Then he whispered so my mom, his Gaga couldn’t hear, “Maybe we could get some candy again, and play some video games.” He giggled deviously. It was our secret. He continued to tell me all about the Bugs Bunny cartoon that he loved, wide green eyes smiling, and his voice, dripping with love drifted off, and I knew at that moment, choking on my own selfishness that I couldn’t possibly ever take my life. It would break little Eli’s heart. He just wouldn’t understand, and like Jack has said to me on several occasions, “you would shatter a piece of everyone who loves you, and they’d never be the same.”

I spun and got a “free turn,” Briar.
I am back in the game.
Love, Ana

Friday, August 20, 2010

Dear Alice... Introspection

3/26 - Introspection
Dear Alice -

I am confident that you are the most profound character in literary history, because you represent the one commonality that every human shares; you are forced to question who you are at the ripe young age of five, when seemingly most people spend their entire lives searching for their true identity, or at least trying to crack the surface.

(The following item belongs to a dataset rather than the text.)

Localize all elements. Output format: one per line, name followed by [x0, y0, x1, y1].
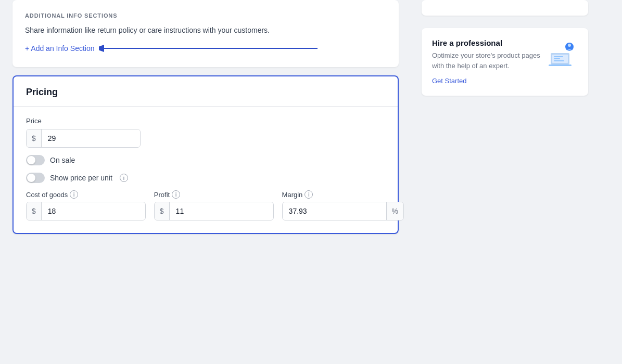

Usually the “search” begins with a seemingly life altering moment, or with a bright philosophical or religious epiphany. You were lucky; your search was instigated by curiosity, then a long plunge down a rabbit hole into an alter reality. We certainly would be ill-developed, one-dimensional characters without curiosity:

“Alice was beginning to bet very tired of sitting by her sister on the bank, and of having nothing to do: once or twice she had peeped into the book her sister was reading, but it had no pictures or conversations in it, ‘and what is the use of a book,’ thought Alice, ‘without pictures or conversations?’ So she was considering, in her own mind (as well as she could, for the hot day made her feel very sleepy and stupid), whether the pleasure of making a daisy chain would be worth the trouble of getting up and picking the daisies, when suddenly a white rabbit with pink eyes ran close by her. There was nothing so very remarkable in that; nor did Alice think it so very much out of the way to hear the rabbit say to itself, ‘Oh dear! Oh dear! I shall be too late!’ (when she thought it over afterwards, it occurred to her that she ought to have wondered at this, but at the time it all seemed quite natural); but when the rabbit actually took a watch out of its waistcoat-pocket, and looked at it, and then hurried on, Alice started to her feet, for it flashed across her mind that she had never before seen a rabbit with either a waistcoat-pocket, or a watch to take out of it, and, burning with curiosity, she ran across the field after it, and was just in time to see it pop down a large rabbit-hole under the hedge. In another moment down went Alice after it, never once considering how in the world she was to get out again. The rabbit-hole went straight on like a tunnel for some way, and then dipped suddenly down, so suddenly that Alice had not a moment to think about stopping herself before she found herself falling down what seemed to be a very deep well. Either the well was very deep, or she fell very slowly, for she had plenty of time as she went down to look about her, and to wonder what was going to happen next. First, she tried to look down and make out what she was coming to, but it was too dark to see anything: then she looked at the sides of the well, and noticed that they were filled with cupboards and bookshelves: here and there she saw maps and pictures hung upon pegs. She took down a jar from one of the shelves as she passed: it was labeled ‘ORANGE MARMALADE,’ but to her great disappointment it was empty: she did not like to drop the jar, for fear of killing somebody underneath, so managed to put it into one of the cupboards as she fell past it.”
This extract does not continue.